Altay, çoklu baro kurulmasına olanak sağlayan düzenlemeye yönelik “güçlü bir itirazda” bulunduklarını belirtirken, “Tüm dünyada baroların örgütlenmesi yargı çevreleri esasına göredir. Bizim ülkemizde yargı çevresinden anlaşılan illerdir. Aynı yargı çevresinde, yani aynı ilde, iki baronun örneği yok” dedi. Bu düzenlemenin iptal edilmemesi durumunda çoklu baro oluşumunun “ideolojik, ekonomik ve siyasi rekabet düzeni” ile disiplini ve meslek ahlakını ortadan kaldıracağının altını çizen Altay, “Ayrıca farklı dinsel, etnik, ideolojik hatta yaşam tarzı üzerinden oluşacak yeni barılar adliyelerimizi çatışma ve ayrışma merkezlerine dönüştürür ki, bu da adil yargılama imkânını zaten ortadan kaldırır” vurgusunu yaptı.

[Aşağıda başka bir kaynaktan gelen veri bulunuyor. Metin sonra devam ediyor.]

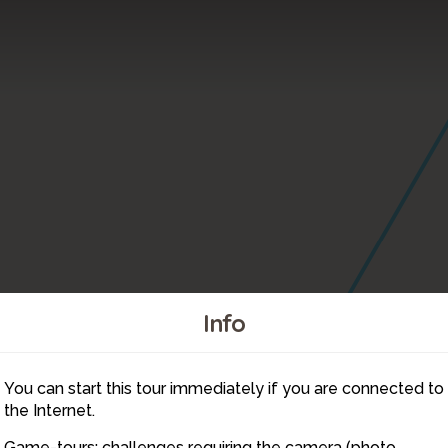
Info
You can start this tour immediately if you are connected to
6
the Internet.
Game-tours: challenges requiring the camera (photo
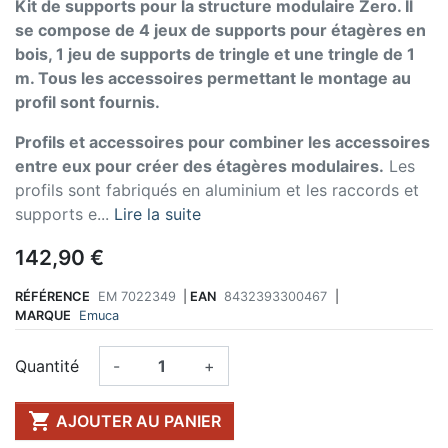
Kit de supports pour la structure modulaire Zero. Il
se compose de 4 jeux de supports pour étagères en
bois, 1 jeu de supports de tringle et une tringle de 1
m. Tous les accessoires permettant le montage au
profil sont fournis.
Profils et accessoires pour combiner les accessoires
entre eux pour créer des étagères modulaires.
Les
profils sont fabriqués en aluminium et les raccords et
supports e...
Lire la suite
142,90 €
RÉFÉRENCE
EM 7022349
|
EAN
8432393300467
|
MARQUE
Emuca
Quantité
-
+

AJOUTER AU PANIER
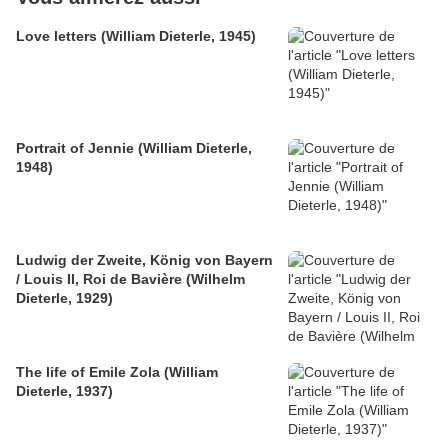
Love letters (William Dieterle, 1945)
Portrait of Jennie (William Dieterle,
1948)
Ludwig der Zweite, König von Bayern
/ Louis II, Roi de Bavière (Wilhelm
Dieterle, 1929)
The life of Emile Zola (William
Dieterle, 1937)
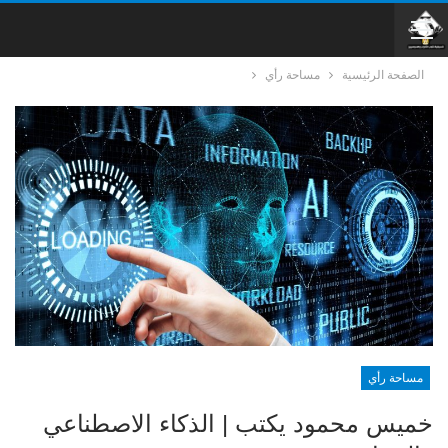
الصفحة الرئيسية
مساحة رأي
مساحة رأي
خميس محمود يكتب | الذكاء الاصطناعي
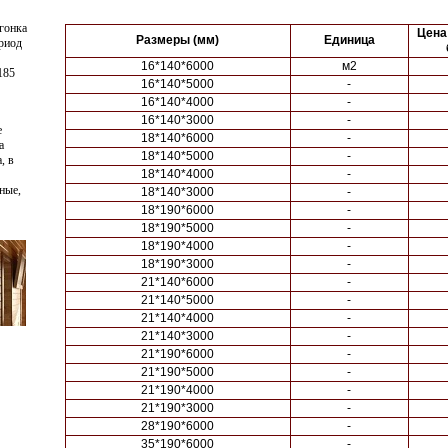
агонка
Цена
Размеры (мм)
Единица
ериод
16*140*6000
м2
185
16*140*5000
-
16*140*4000
-
16*140*3000
-
е
18*140*6000
-
а
18*140*5000
-
, в
18*140*4000
-
ные,
18*140*3000
-
18*190*6000
-
18*190*5000
-
18*190*4000
-
18*190*3000
-
21*140*6000
-
21*140*5000
-
21*140*4000
-
21*140*3000
-
21*190*6000
-
21*190*5000
-
21*190*4000
-
21*190*3000
-
28*190*6000
-
35*190*6000
-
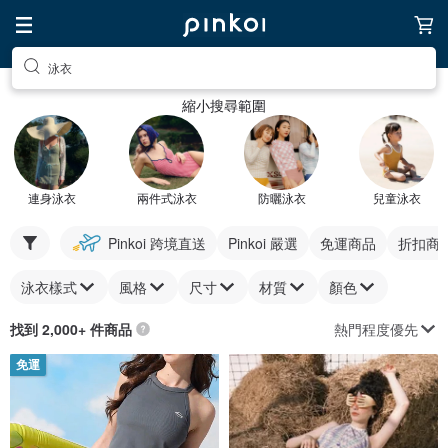
泳衣
縮小搜尋範圍
連身泳衣
兩件式泳衣
防曬泳衣
兒童泳衣
Pinkoi 跨境直送
Pinkoi 嚴選
免運商品
折扣商
泳衣樣式
風格
尺寸
材質
顏色
熱門程度優先
找到 2,000+ 件商品
免運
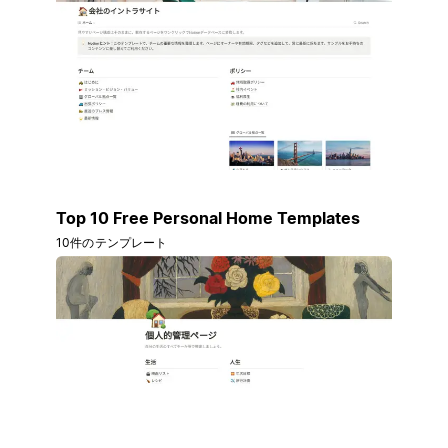
Top 10 Free Personal Home Templates
10件のテンプレート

Engin Altay, Türkiye Barolar Birliği seçimlerine ilişkin düzenlemeye itirazlarını anlatırken de şöyle konuştu:

“İstanbul, Ankara ve İzmir’de, Türkiye’deki toplam avukatlarımızın yüzde 60’ı görev yapıyor. Bu düzenleme ile avukatlarımızın yüzde 60’ı, yüzde 10’un altında bir temsil oranıyla temsil edilebilecekler. Bu düzenleme ile avukatlık mesleğinin varlık sebebi olan, adil yargılamanın güvencesi olma rolü işlevsizleşecektir. Yargının; hüküm, iddia, savunma ayağı vardır. Adil ve tarafsız yapılması imkânsızlaşacaktır. Türk Eczacılar Birliği, Türk Tabipleri Birliği, Türk Veteriner Hekimleri Birliği, Türk Diş Hekimleri Birliklerinin temsillerinde geçmişte kimi düzenlemeler yapıldı. Yüksek mahkeme bunların hepsini bozdu. Yüksek mahkemenin elinde, geniş bir içtihat havuzu var.

Bu teklif Anayasa Mahkemesi’nde de uygun görülürse, adliyeye siyaset, mahkemeye fitne, duruşma salonuna nifak girecek. Toplum kutuplaşacak, millet ayrışacak. Yüzde 100 eminim mahkemenin başvurumuzu kabul edeceğinden ama bu mahkememiz bu başvurumuzu reddederse Erdoğan’ın bir sonraki adımı çoklu hukuk olacaktır. İşte o Türkiye’nin felaketidir, sonudur. Kamuoyunu da bu sebeple ciddi bir duyarlılığına, reflekse, özellikle de 140 bin avukatı, davalarına, meslek onurlarına sahip çıkmaya da çağırıyorum. Erdoğan’ın oynadığı manav, bakkal, kasap terazisi değil.  Adaletin terazisiyle oynuyor. Bir gün Erdoğan o terazinin kendisini de tartacağını unutuyor.”